108. 将有序数组转换为二叉搜索树
题意
将有序数组转化为链表;
解题思路
将数组切片,中间值作为根结点,两边则则作为左子树和右子树;
维护左右两个值,实现对数组切片的功能;
实现
class Solution(object):
def sortedArrayToBST(self, nums):
"""
:type nums: List[int]
:rtype: TreeNode
"""
if not nums:
return None
elif len(nums) == 1:
return TreeNode(nums[0])
mid = len(nums) // 2
cur = TreeNode(nums[mid])
cur.left = self.sortedArrayToBST(nums[:mid])

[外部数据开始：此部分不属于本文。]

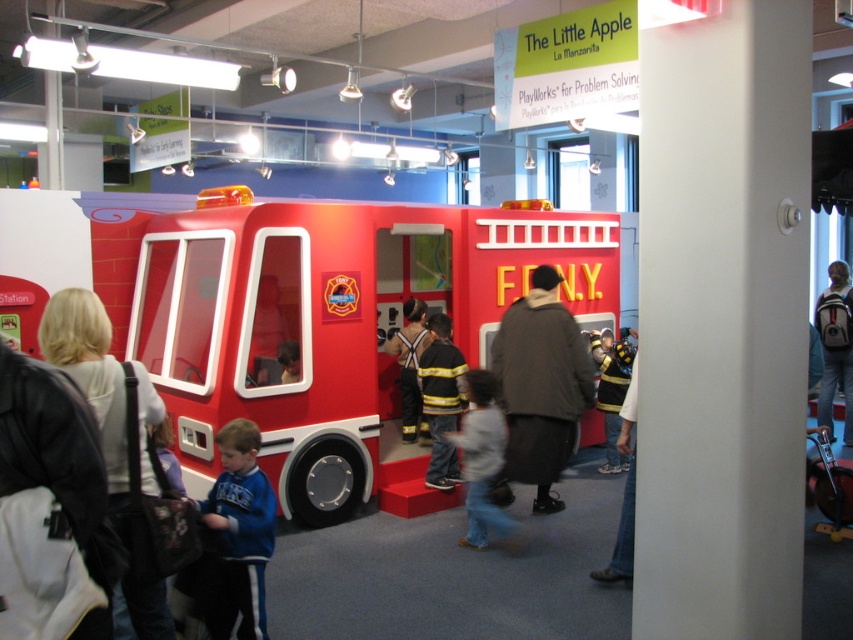 Is blue fleece jacket at lower left closer to the viewer compared to firefighter uniform at center?

Yes, blue fleece jacket at lower left is closer to the viewer.

Is blue fleece jacket at lower left wider than firefighter uniform at center?

No.

The image size is (853, 640). Describe the element at coordinates (236, 536) in the screenshot. I see `blue fleece jacket at lower left` at that location.

Find the location of a particular element. blue fleece jacket at lower left is located at coordinates (236, 536).

Is point (236, 442) less distant than point (473, 496)?

Yes, point (236, 442) is closer to viewer.

Does blue fleece jacket at lower left have a lesser height compared to light gray cotton shirt at center?

Yes, blue fleece jacket at lower left is shorter than light gray cotton shirt at center.

Who is more forward, (228,548) or (498,516)?

Point (228,548)

Where is `blue fleece jacket at lower left`? The width and height of the screenshot is (853, 640). blue fleece jacket at lower left is located at coordinates (236, 536).

Which is in front, point (476, 465) or point (838, 356)?

Point (476, 465) is in front.

Who is higher up, light gray cotton shirt at center or gray backpack at right?

Positioned higher is gray backpack at right.

You are a GUI agent. You are given a task and a screenshot of the screen. Output one action in this format:
    pyautogui.click(x=<x>, y=<y>)
    Task: Click on the light gray cotton shirt at center
    The image size is (853, 640).
    Given the screenshot: What is the action you would take?
    pyautogui.click(x=480, y=458)

What are the coordinates of `light gray cotton shirt at center` in the screenshot? It's located at (480, 458). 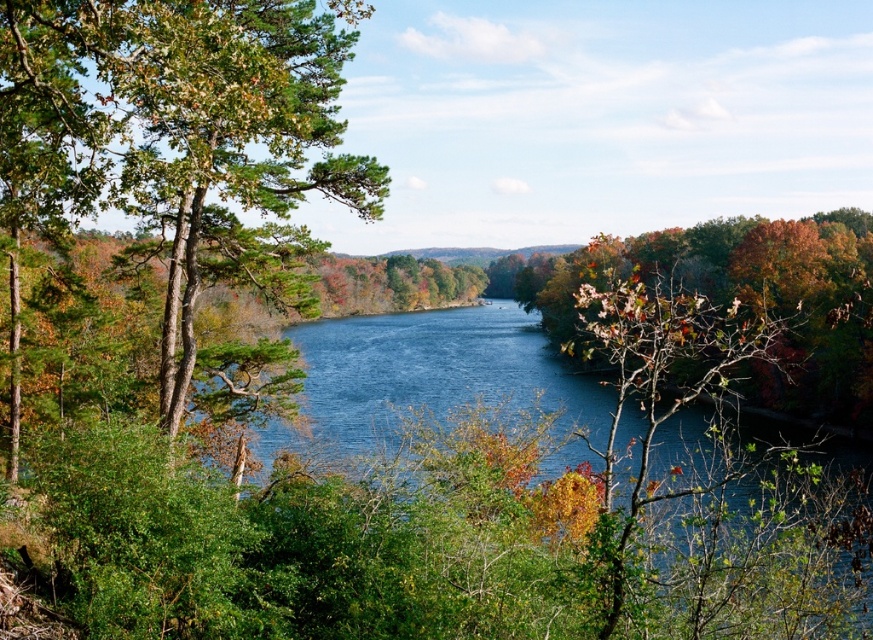 You are a bird flying over the serene natural landscape. You see the green matte tree at left and autumn leaves at right. Which object is positioned higher from the ground?

The green matte tree at left is positioned higher from the ground than autumn leaves at right because it is above them.

You are standing at the center of the image and want to walk to the green matte tree at left. In which direction should you head?

The green matte tree at left is located at point 0.220 on the x and 0.200 on the y axis, so you should head to the left and slightly forward to reach it. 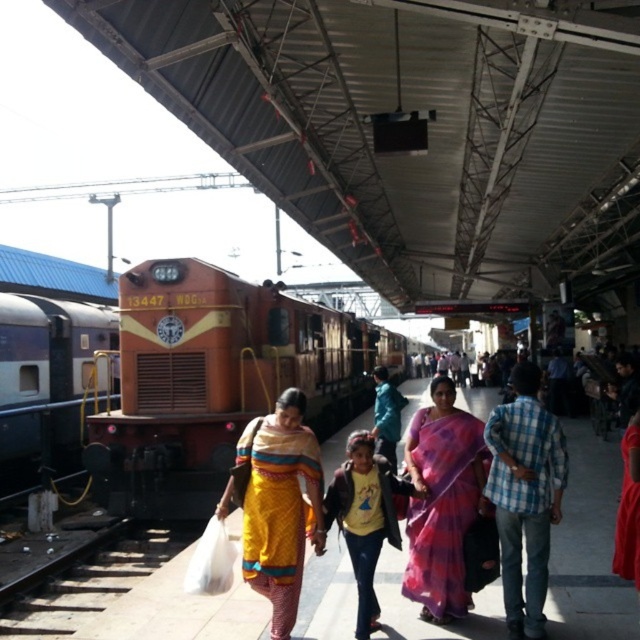 Question: Is yellow silk saree at center in front of pink silk saree at center?

Choices:
 (A) yes
 (B) no

Answer: (A)

Question: Estimate the real-world distances between objects in this image. Which object is closer to the yellow cotton shirt at center?

Choices:
 (A) orange metallic train at center
 (B) yellow printed sari at center
 (C) matte orange train at left
 (D) pink silk saree at center

Answer: (D)

Question: Can you confirm if orange metallic train at center is thinner than pink silk saree at center?

Choices:
 (A) no
 (B) yes

Answer: (A)

Question: Which point is closer to the camera taking this photo?

Choices:
 (A) (301, 449)
 (B) (401, 582)
 (C) (385, 516)

Answer: (A)

Question: Is yellow silk saree at center to the left of pink silk saree at center from the viewer's perspective?

Choices:
 (A) yes
 (B) no

Answer: (B)

Question: Which of the following is the farthest from the observer?

Choices:
 (A) (64, 372)
 (B) (353, 492)

Answer: (A) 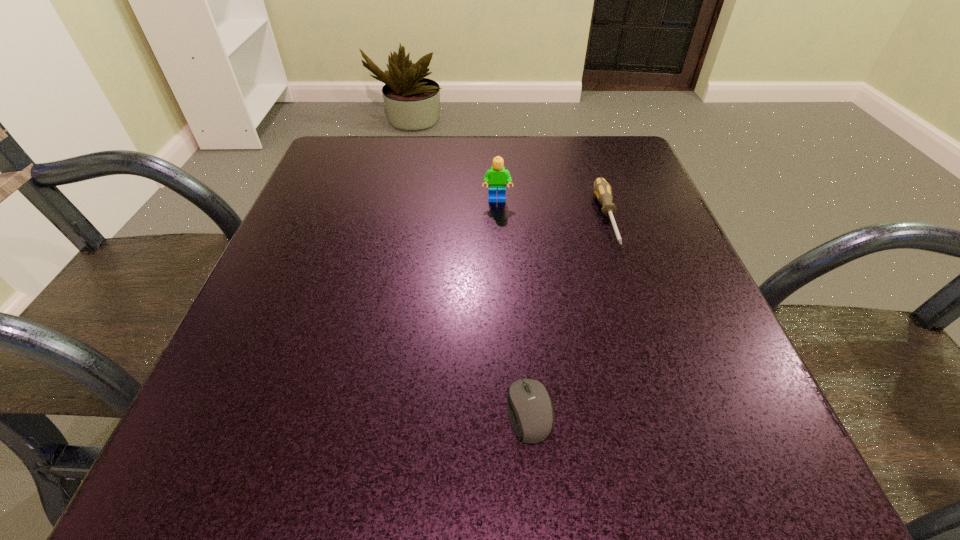 Image resolution: width=960 pixels, height=540 pixels. I want to click on Lego, so click(x=497, y=177).

Where is `the second tallest object`? the second tallest object is located at coordinates (602, 190).

In order to click on the rightmost object in this screenshot , I will do `click(602, 190)`.

Find the location of a particular element. This screenshot has width=960, height=540. the nearest object is located at coordinates (530, 410).

Where is `computer equipment`? The width and height of the screenshot is (960, 540). computer equipment is located at coordinates (530, 410).

You are a GUI agent. You are given a task and a screenshot of the screen. Output one action in this format:
    pyautogui.click(x=<x>, y=<y>)
    Task: Click on the vacant space located 0.150m on the face of the tallest object
    Image resolution: width=960 pixels, height=540 pixels.
    Given the screenshot: What is the action you would take?
    pyautogui.click(x=499, y=253)

Image resolution: width=960 pixels, height=540 pixels. In order to click on vacant space located at the tip of the screwdriver in this screenshot , I will do `click(645, 331)`.

Identify the location of blank area located 0.110m on the back of the nearest object. This screenshot has height=540, width=960. (521, 320).

At what (x,y) coordinates should I click in order to perform the action: click on object located in the far edge section of the desktop. Please return your answer as a coordinate pair (x, y). The image size is (960, 540). Looking at the image, I should click on click(x=602, y=190).

Image resolution: width=960 pixels, height=540 pixels. In order to click on object that is at the near edge in this screenshot , I will do `click(530, 410)`. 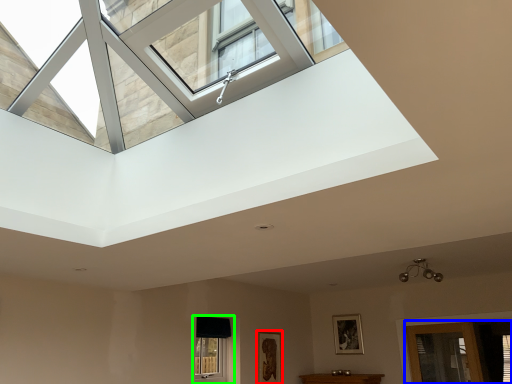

cur.right = self.sortedArrayToBST(nums[mid+1:])
return cur
def sortedArrayToBST(self, nums):
"""
:type nums: List[int]
:rtype: TreeNode
"""
def dfs(start, end):
if start == end:
return None
mid = start + (end - start) // 2
cur = TreeNode(nums[mid])
cur.left = dfs(start, mid)
cur.right = dfs(mid+1, end)
return cur
if not nums:
return None
return dfs(0, len(nums))
def sortedArrayToBST(self, nums):
"""
:type nums: List[int]
:rtype: TreeNode
"""
def helper(left, right):
if left > right:
return None
if left == right:
return TreeNode(nums[left])
mid = (left + right) // 2
node = TreeNode(nums[mid])
node.left = helper(left, mid-1)
node.right = helper(mid+1, right)
return node
if not nums:
return None
return helper(0, len(nums)-1)